Understanding Hard Money
Hard money refers to a type of loan acquired wherein the amount that could be loaned is determined by the collateral involved in the transaction. This is a type of security loan that’s purely asset based. The common collateral on hard money is the real estate owned by the debtor. The lending company will determine the price of the real estate and compare that price to LTV or loan to value formula. Basically, the LTV of the lending company for hard money is usually within the range of 60%-70%. Some would offer relatively higher but they are only given to debtors who may offer a larger estate for hard money.
Advantages of Hard Money
The main advantage of hard money is the ability to obtain a loan in just a few days. The debtor will just get in touch with the lending company, show the documents, have an inspector come over to verify claims and the debtor will immediately get a feedback from the lending company on the amount he or she can loan. As long as the documents that proves the ownership of the collateral, the process will go through.
Another advantage of hard money is the ease of transaction. You don’t need any guarantor for hard money. Your guarantor or collateral would be your real estate or the asset that you have put up as collateral. Lending company will practically do everything on your behalf as long as you show ownership of the asset.
It doesn’t also matter if you have been bankrupt or the house is not in good condition. The inspector will just make some adjustments on the pricing.
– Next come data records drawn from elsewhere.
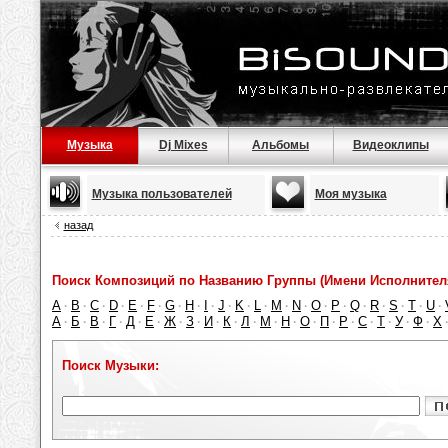
Музыка
Dj Mixes
Альбомы
Видеоклипы
Музыка пользователей
Моя музыка
назад
Поиск Композиций по Названию Группы (Имени Исполнител
A
B
C
D
E
F
G
H
I
J
K
L
M
N
O
P
Q
R
S
T
U
·
·
·
·
·
·
·
·
·
·
·
·
·
·
·
·
·
·
·
·
·
А
Б
В
Г
Д
Е
Ж
З
И
К
Л
М
Н
О
П
Р
С
Т
У
Ф
Х
·
·
·
·
·
·
·
·
·
·
·
·
·
·
·
·
·
·
·
·
Поиск Музыки:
Your credit line is not considered since you are providing collateral that’s based on the actual price of the asset.
Disadvantage of Hard Money
Hard money is often difficult to pay back. The reason for that is the steep interest rate imposed by the lending company.
Hard money loans usually have an interest rate of no less than 11% and no more than 15%. Your principal loan will be added with this interest rate so that they will help you determine your monthly payment. Usually, you would have to pay your debt in 12 months or less.
Aside from rates there are also points in hard money. The points are additional fees that come in percentage of the loaned amount. You have to pay the points, usually upfront, as this will be the “fee” of acquiring the services of lending company. There are also additional fees that should be expected from hard money. There are processing fee, commissions and other fees that might put a dent on your loan.
Hard money loan should be your last resort if you really need some cash fast. Hard money is a secured type of loan which could seize your property if you don’t pay them back on time. If you end up with this type of loan, be sure you have the right source of funds to pay your loan on time. The steep interest rate will just increase your loan exponentially of you don’t pay them on time.